VFD & Servo Noise

jmoore@jhm

Guest
J
Is it possible that VFDs can cause noise to a degree of intermitent fuse blowing on Servo drives fed from the same immediate power source?

We have 4 VFDs each powering a 1 1/2 hp motor, then connected to the same power source in the same nema inclosure are three AB Ultra3000 Servo drives which each power a small 1 1/2 hp servo motor.

None of the drives, VFD or Servo are overloaded, yet we have expereinced intermitent fuse blowing on the input power to the Servo drives. The drive have the exact 5amp fuse as recommended by AB and the system operates at 480 vac 3ph.

If the VFDs are suspect, what is the solution. This problem seems to be isolated to this system, since no other surounding equipment is experiencing problems.
 
Do the VFD's have line reactors? VFD's can create harmonics on the incoming power source that may cause problems.
 
No we have the VFDs connected directly to the main input power just as the servos.
It is now become a quesiton as to if we need line reactors to eliminate the potential for the VFDs to back feed to the input power and send a spike to the input of the servos on the same line.

I was told today that may be the cause, I am looking for additonal input on the subject, this is a major system installation and this condition has exsisted for several weeks and I now need to find the true "root cause".
 
jmoore, you have to consider that "VFD noise" can be one or more of three different types. There is harmonic noise projected back into the power supply network. There is radiated noise (RFI and EMI) from the high frequency pulses on the motor leads. And, there is the worst of the three---common mode noise which comes from the motor lead pulses capacitively coupling into the ground system and then searching for a path back to the drive DC bus.

The easiest one to deal with and certainly the best understood is the input harmonics. At your horsepowers, an input reactor makes an inexpensive filter unless you have low input voltage problems. Check first to see whether the drive comes with some input reactance standard. Some do.

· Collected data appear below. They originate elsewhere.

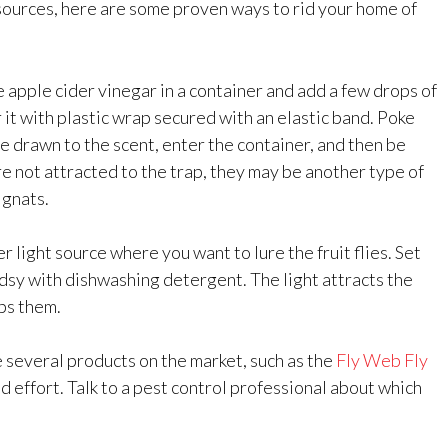
sources, here are some proven ways to rid your home of
 apple cider vinegar in a container and add a few drops of
t with plastic wrap secured with an elastic band. Poke
 be drawn to the scent, enter the container, and then be
 are not attracted to the trap, they may be another type of
 gnats.
r light source where you want to lure the fruit flies. Set
dsy with dishwashing detergent. The light attracts the
aps them.
 several products on the market, such as the
Fly Web Fly
nd effort. Talk to a pest control professional about which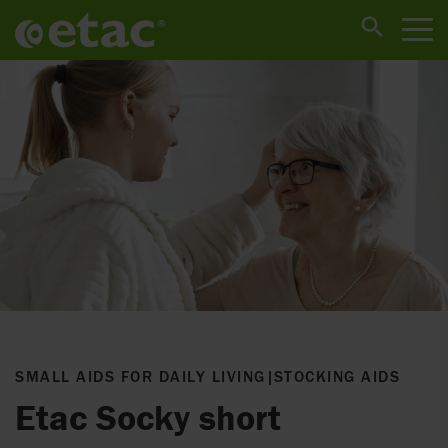
SMALL AIDS FOR DAILY LIVING
|
STOCKING AIDS
Etac Socky short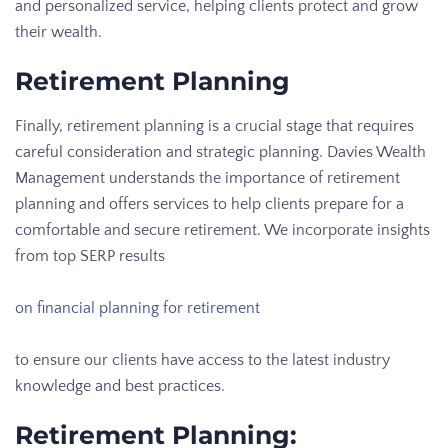
and personalized service, helping clients protect and grow
their wealth.
Retirement Planning
Finally, retirement planning is a crucial stage that requires
careful consideration and strategic planning. Davies Wealth
Management understands the importance of retirement
planning and offers services to help clients prepare for a
comfortable and secure retirement. We incorporate insights
from top SERP results
on financial planning for retirement
to ensure our clients have access to the latest industry
knowledge and best practices.
Retirement Planning: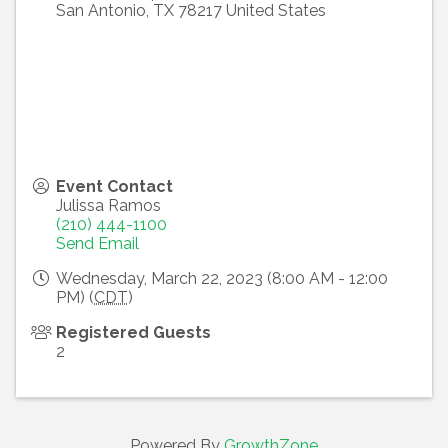
San Antonio
,
TX
78217
United States
Event Contact
Julissa Ramos
(210) 444-1100
Send Email
Wednesday, March 22, 2023 (8:00 AM - 12:00
PM) (
CDT
)
Registered Guests
2
Powered By
GrowthZone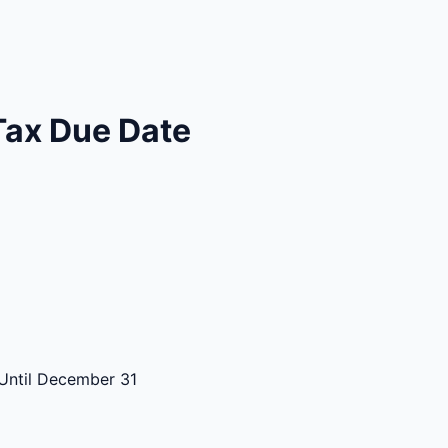
Tax Due Date
Until December 31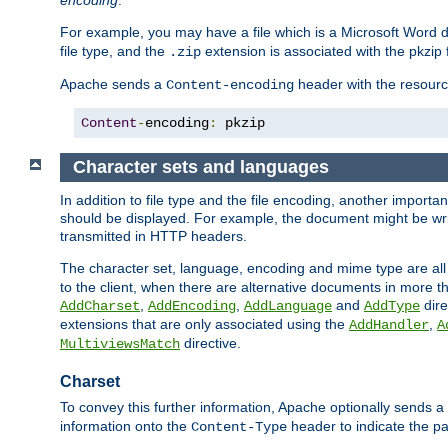
encoding
.
For example, you may have a file which is a Microsoft Word do
file type, and the
extension is associated with the pkzip f
.zip
Apache sends a
header with the resource
Content-encoding
Content
-
encoding
:
 pkzip
Character sets and languages
In addition to file type and the file encoding, another importa
should be displayed. For example, the document might be writt
transmitted in HTTP headers.
The character set, language, encoding and mime type are all
to the client, when there are alternative documents in more t
,
,
and
dire
AddCharset
AddEncoding
AddLanguage
AddType
extensions that are only associated using the
,
AddHandler
A
directive.
MultiviewsMatch
Charset
To convey this further information, Apache optionally sends a
information onto the
header to indicate the par
Content-Type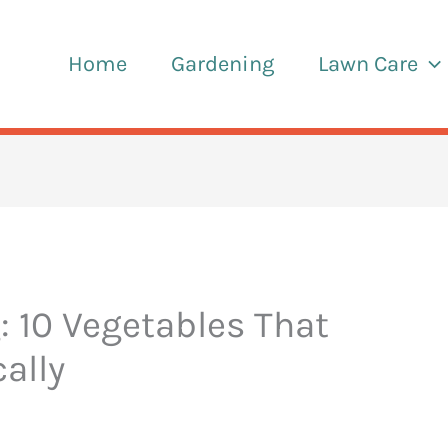
Home
Gardening
Lawn Care
: 10 Vegetables That
cally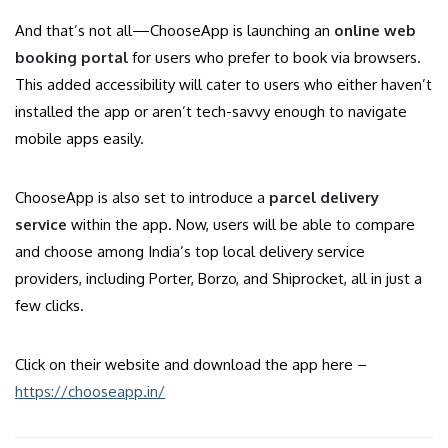
And that’s not all—ChooseApp is launching an
online web
booking portal
for users who prefer to book via browsers.
This added accessibility will cater to users who either haven’t
installed the app or aren’t tech-savvy enough to navigate
mobile apps easily.
ChooseApp is also set to introduce a
parcel delivery
service
within the app. Now, users will be able to compare
and choose among India’s top local delivery service
providers, including Porter, Borzo, and Shiprocket, all in just a
few clicks.
Click on their website and download the app here –
https://chooseapp.in/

Whether any of these noise types is your problem is hard to determine. However, while not being a servo expert, if noise is coupled into the speed regulator on the servo amplifier, it may be making the motor do thru sudden (high current) accel/decel cycles. This may be very fast noise and not readily visible by the drive display or ordinary metering. It seems reasonable that such short-term high current transients could eventually take the input fuses out.

If the harmonics aren't the problem, try shielding the motor leads and/or separating them as much as is possible from any servo leads, especially the speed or torque references.

If the problem is common mode noise, check back here. That subject is complex and just simply ugly. Let's hope the problem goes away before we get to considering that.